The board that oversees Alaska’s multibillion-dollar investment portfolio has fired Angela Rodell as chief executive officer of the Permanent Fund Corp.
Legislative leaders and Finance Committee members are upset at the surprise decision and plan to hold hearings to ask questions. The fund this past fiscal year grew more than 25%, with record returns on its investments.
The board on Dec. 9 voted 5-1 to remove Rodell. The five votes came from members last appointed by Gov. Mike Dunleavy. The board did not disclose a reason for the decision, which came after the board conducted a closed-door session in Anchorage to discuss Rodell’s annual performance.
Chairman Craig Richards asked for a motion to remove her immediately, and Revenue Commissioner Lucinda Mahoney seconded the proposal. “With that, our meeting is concluded,” Richards said after the vote.
The only vote against the motion came from William Moran, who was reappointed to the board by then-Gov. Bill Walker in 2018. Moran is chairman of the board of Ketchikan-based First Bank.
Rodell, who was commissioner of the Department of Revenue under then-Gov. Sean Parnell, has led the corporation since 2015. Since then, the investment fund, whose earnings support most of the state budget for public services and the annual dividends paid to residents, has grown from $51 billion to $81 billion as of the corporation’s latest financial statement on Oct. 31.
“We write to express our grave concern over the sudden and inexplicable termination of Angela Rodell as executive director of the Alaska Permanent Fund Corp.,” the chairs of the House and Senate Rules committees wrote on Dec. 10 to corporation chair Richards.
“We strongly believe that the public and the Legislature deserve an explanation for the action the board took,” said the letter, signed by Sen. Gary Stevens, of Kodiak, and Rep. Bryce Edgmon, of Dillingham.
The trustees have declined to explain their decision, citing personnel confidentiality. Legislators said that’s unacceptable for such the important position running the investment fund that provides almost two-thirds of state general fund revenues.
The Legislative and Budget Audit Committee, comprised of House and Senate members, was to meet this week and ask that board members attend the committee’s Jan. 17 meeting in Juneau. Anchorage Sen. Natasha von Imhof, committee chair, said Saturday that lawmakers want to know the facts that led to Rodell’s dismissal and “what new direction” the board wants to take in managing the fund.
“No one’s talking, and in a vacuum, rumors swirl. I believe that Alaskans should be given better answers with such a high-profile position,” the senator told the Anchorage Daily News last week.
“I want to make sure the Permanent Fund remains apolitical,” von Imhof, who also serves on the Senate Finance Committee, said Saturday.
An independent audit of the corporation, presented in September, found no major problems.
Just last month, Rodell was elected chair of the International Forum of Sovereign Wealth Funds, a global network that manages trillions of dollars of funds.

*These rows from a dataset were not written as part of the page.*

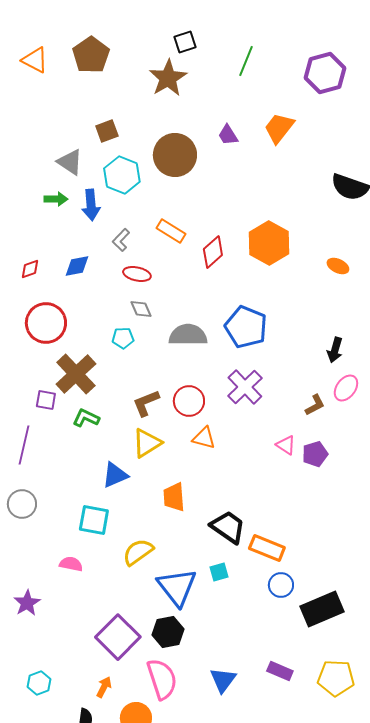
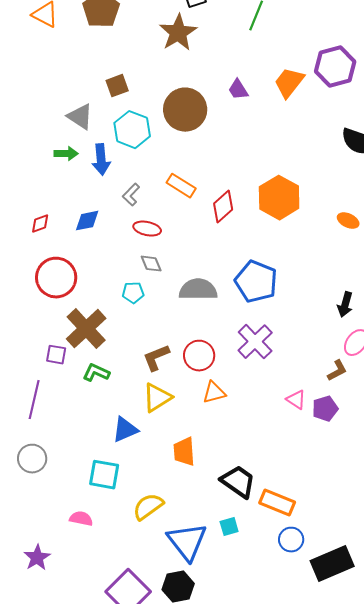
purple hexagon: (325, 73) -> (335, 67), moved
brown L-shape: (315, 405) -> (337, 371), moved
orange triangle: (204, 438) -> (214, 393), turned -30

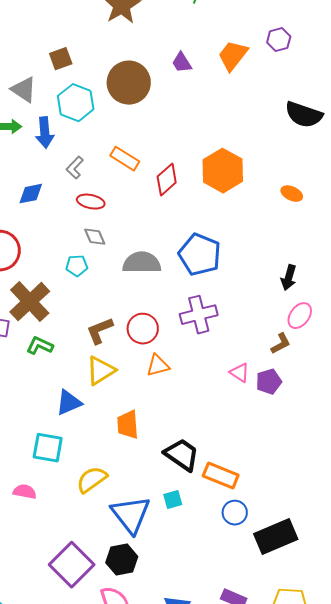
purple hexagon: (335, 67) -> (279, 40), size x0.6
purple cross: (255, 342) -> (199, 315), turned 30

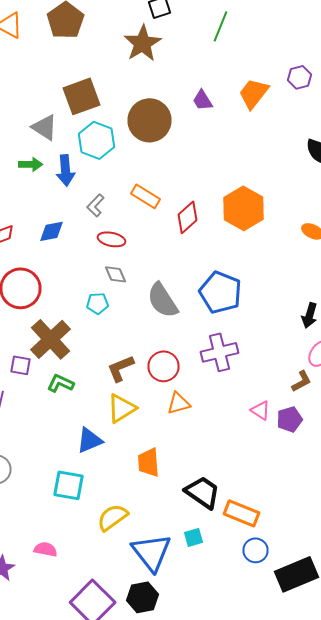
brown square: (61, 59) -> (82, 96), size x1.6
gray semicircle: (142, 263) -> (162, 300), turned -123
pink semicircle: (25, 492) -> (46, 549), moved

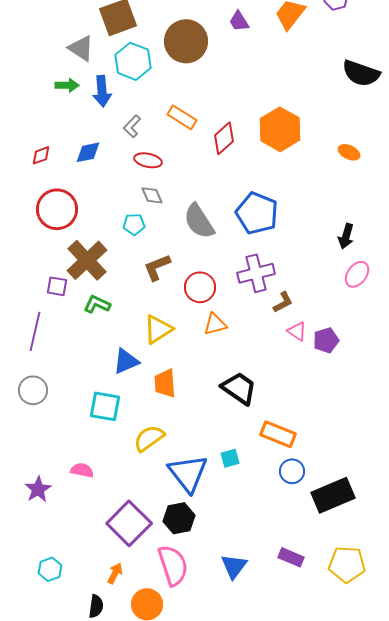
brown L-shape: (120, 368) -> (157, 267), moved
brown L-shape: (302, 381) -> (283, 302), moved
orange trapezoid: (148, 462) -> (165, 383), moved
black trapezoid: (202, 492) -> (239, 388), moved

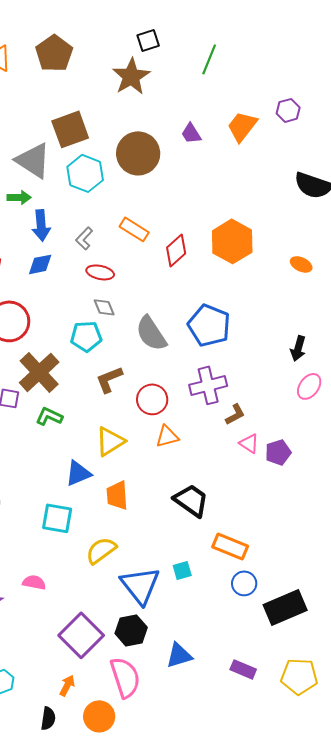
gray triangle: (81, 48) -> (33, 160), size x1.4
blue arrow: (102, 91) -> (41, 225), moved
cyan pentagon: (134, 224) -> (86, 336), size x1.4
blue triangle: (234, 566) -> (179, 655), moved, turned 36

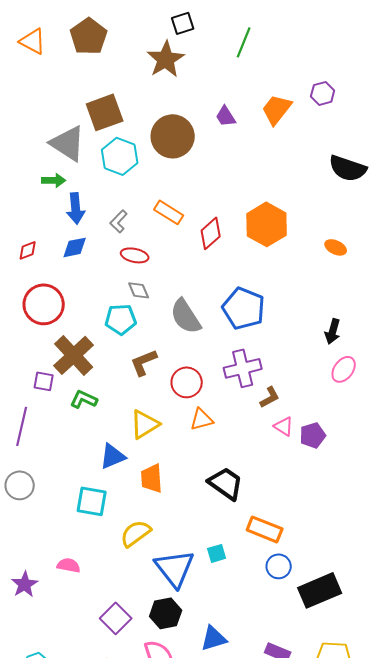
purple square: (81, 635) -> (116, 618), size x0.7

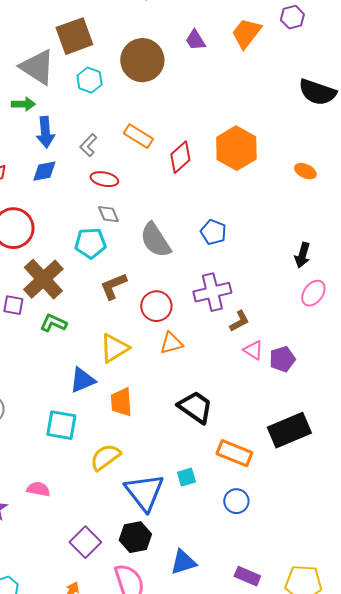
cyan hexagon: (120, 156) -> (89, 80), size x0.7
blue pentagon: (244, 308) -> (213, 232), size x0.6
blue circle: (279, 566) -> (236, 501), moved
black rectangle: (320, 590) -> (289, 430), moved

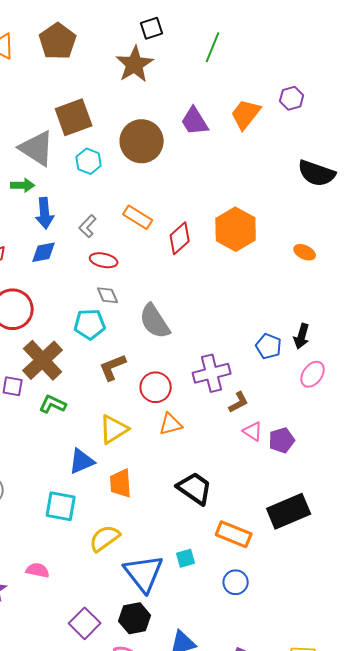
purple trapezoid: (195, 40) -> (195, 121), size x1.4
blue pentagon: (213, 232) -> (269, 346), moved

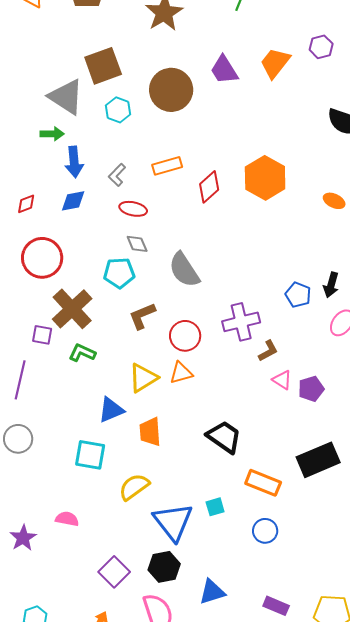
orange rectangle: (138, 217) -> (167, 166), turned -48
orange triangle: (171, 424) -> (181, 373), moved

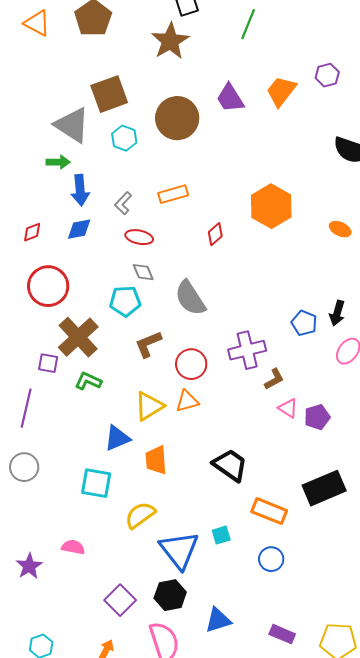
red diamond: (209, 187) -> (215, 234), moved, size x0.7

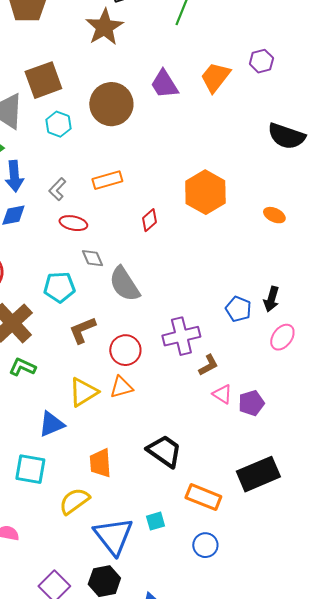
gray diamond: (143, 272) -> (92, 258), moved
orange trapezoid: (156, 460) -> (100, 463), moved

Sen. Bert Stedman, of Sitka, who chairs the Senate Finance Committee, told the Daily News he has requested a hearing on the firing and finds it suspicious.
“There is a lot of concern that this is clearly politically related in that the Permanent Fund board is being set up and pushed to become more of a political arm of whoever the sitting governor is,” Stedman said. “And that is something that we have avoided for years.”
Several lawmakers said they worry that the decision to fire Rodell is linked to the governor’s unsuccessful efforts to win legislative approval for drawing $3 billion more from the Permanent Fund this year to help pay larger dividends to Alaskans. Rodell has publicly urged elected officials to avoid overdrawing the fund, which would diminish its future earnings and could jeopardize its annual payout to the state budget.
Responsible management of the fund and guarding against excessive withdrawals is even more important amid high inflation rates that could eat into the fund’s real earnings, von Imhof said Saturday.
Rodell disagreed with two of the governor’s appointees on the board in October when they tried unsuccessfully to cut employee incentives from the corporation budget. Mahoney said it would be unfair to pay out financial incentives at the same time as the Legislature declined to approve larger Permanent Fund dividends.
“I’m stunned. I can’t wait to see the board of trustees’ reasoning for terminating her. To me, it’s the equivalent of trading Michael Jordan after you’ve won five NBA championships,” Sen. Click Bishop, of Fairbanks, and a member of the Senate Finance Committee, told the Daily News.
A spokesman for the governor issued a statement last week: “Governor Dunleavy has no involvement in the board of trustees’ actions or decisions.”